All About Pharmcy and Drugs. “Keratitis.” http://www.pharmacy-and-drugs.com/Eye_diseases/Keratitis.html. Accessed February 13, 2012.
Diagnostic findings include corneal opacification in association with conjunctivitis, photophobia and the feeling of something still in the eye. Treatment depends on suspected etiology and warrants ophthalmologic examination quickly and MEDEVAC should be considered as delay in treatment may cause further damage to the eye.


Behind the Lens. http://finegrain.wordpress.com/tag/iritis/. Accessed February 13, 2012.
Inflammation of anterior uveal tract that may or may not involve ciliary bodies. Photophobia and pain are usually present but FB body sensation is often absent. Ophthalmologic consultation should be obtained in a matter of days.


Angle closure glaucoma:

Eye Institute of Marin. Glaucoma. http://www.najafimd.com/glaucoma.asp. Accessed February 13, 2012.
Chief complaint can include severe headache, eye pain and visual disturbances. Physical and diagnostic findings include an irregular, slow to react pupil and tonometry will demonstrate increased intraocular pressure. This can be a sight-threatening emergency that requires immediate evaluation and treatment by an ophthalmologist.

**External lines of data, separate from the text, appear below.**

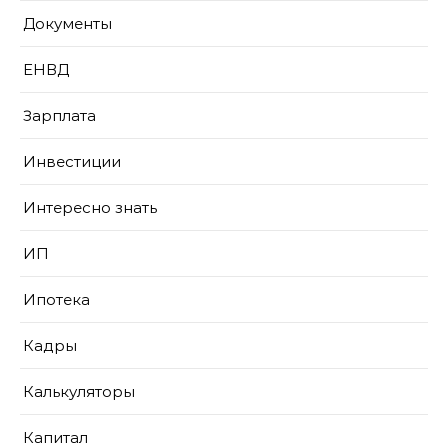
Документы
ЕНВД
Зарплата
Инвестиции
Интересно знать
ИП
Ипотека
Кадры
Калькуляторы
Капитал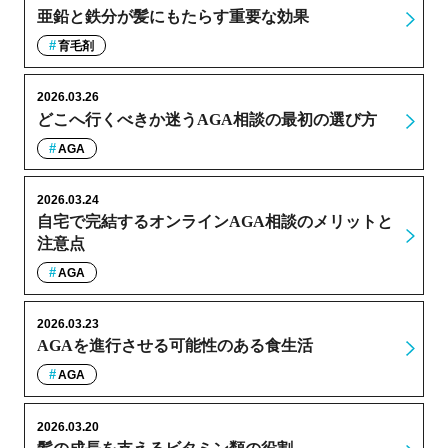
亜鉛と鉄分が髪にもたらす重要な効果
育毛剤
2026.03.26
どこへ行くべきか迷うAGA相談の最初の選び方
AGA
2026.03.24
自宅で完結するオンラインAGA相談のメリットと
注意点
AGA
2026.03.23
AGAを進行させる可能性のある食生活
AGA
2026.03.20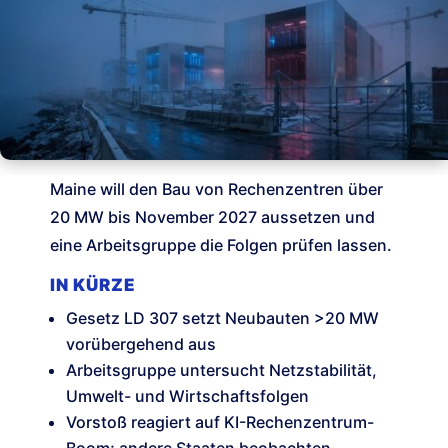
Maine will den Bau von Rechenzentren über
20 MW bis November 2027 aussetzen und
eine Arbeitsgruppe die Folgen prüfen lassen.
IN KÜRZE
Gesetz LD 307 setzt Neubauten >20 MW
vorübergehend aus
Arbeitsgruppe untersucht Netzstabilität,
Umwelt- und Wirtschaftsfolgen
Vorstoß reagiert auf KI-Rechenzentrum-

Subconjunctival hemorrhage:

Source: Michael D. Kotler, MD.
Typically patient present without pain, photophobia or FB sensation. The patient is frequently unaware of the condition until it is pointed out by someone else. The exact mechanism is generally unknown but can be associated with coughing, sneezing, vomiting or a markedly elevated BP. BP should be checked on all patients with an occult subconjunctival hemorrhage. There will be uniform areas of blood that occlude smaller vessels in the area. Typically the hemorrhage will resolve on its own in 1-2 weeks and no further therapy is required.